- The Washington Times - Thursday, March 5, 2009

Capital punishment in Maryland would be limited but not banned under compromise legislation backed by the state Senate on Wednesday.

The Senate gave preliminary approval to a bill that stripped out a death penalty repeal, but restricts the use of capital punishment to murder cases with biological or conclusive videotaped evidence. Senate President Thomas V. Mike Miller, who opposed repeal, described the changes as an important compromise to put the matter to rest in a sharply divided Senate.

“We’re moving forward,” Miller said. “We did the very best we could do. We made progress. We made incremental progress, and that’s not all bad.”

Miller, D-Calvert, also said he would not accept amendments from the House of Delegates, which also is considering a repeal bill.

House Speaker Michael Busch said he believed there were enough people in the House to approve a repeal, but he noted the hurdles in the Senate to getting a ban a challenge complicated by a tough budget year with difficult decisions facing the two chambers.

“So you have to make an educated decision whether this is the best status of the bill that you’re going to have as you go forward and take a small victory for trying to do away with the death penalty in Maryland,” said Busch, D-Anne Arundel.

The Senate action was a disappointment to Gov. Martin O’Malley, a Roman Catholic Democrat who no longer believed there was a way to reform the death penalty to ensure it is only carried out in cases of certain guilt. But the governor said the amended bill still improved the law.

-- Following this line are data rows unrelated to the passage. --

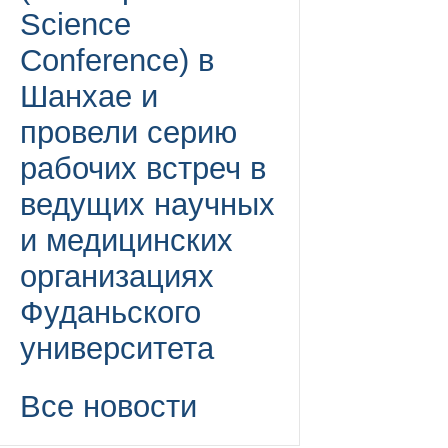
Science
Conference) в
Шанхае и
провели серию
рабочих встреч в
ведущих научных
и медицинских
организациях
Фуданьского
университета
Все новости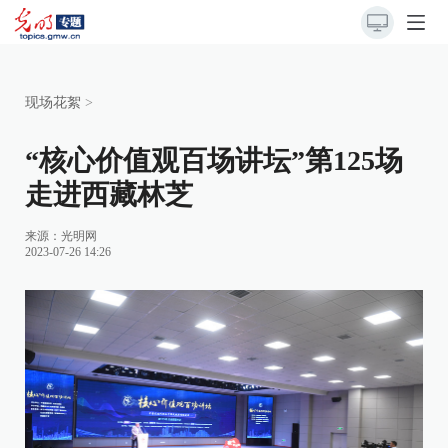
现场花絮
>
“核心价值观百场讲坛”第125场
走进西藏林芝
来源：
光明网
2023-07-26 14:26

“While I do not think we can ever make the application of human justice perfect, the amendments passed in the Senate strengthen the standard of proof required to apply the death penalty in Maryland,” O’Malley said in a statement.

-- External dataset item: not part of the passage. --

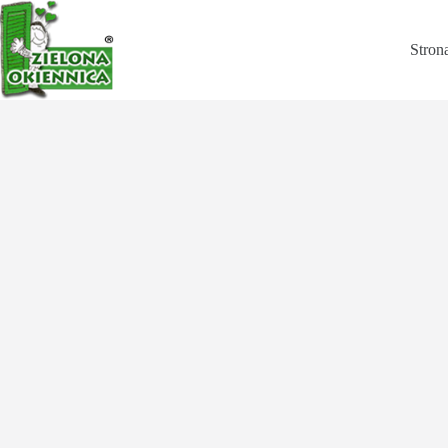
Stron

Sen. Brian Frosh, the chairman of the Senate Judicial Proceedings Committee and a repeal supporter, said the bill is not everything he wanted, but he noted that progress was made by putting safeguards in the state’s death penalty law.

“Though in human affairs we can never achieve perfect certainty and that’s the reason for my opposition to the death penalty this bill I think improves the current law and it’s worth passing,” Frosh, D-Montgomery, said.

The decision to reject a ban on executions came a day after the Senate barely mustered the votes to take up the bill in a rarely used parliamentary maneuver to bring it to the Senate floor, despite an unfavorable report from a Senate committee. Senators then brought amendments that stripped out the repeal.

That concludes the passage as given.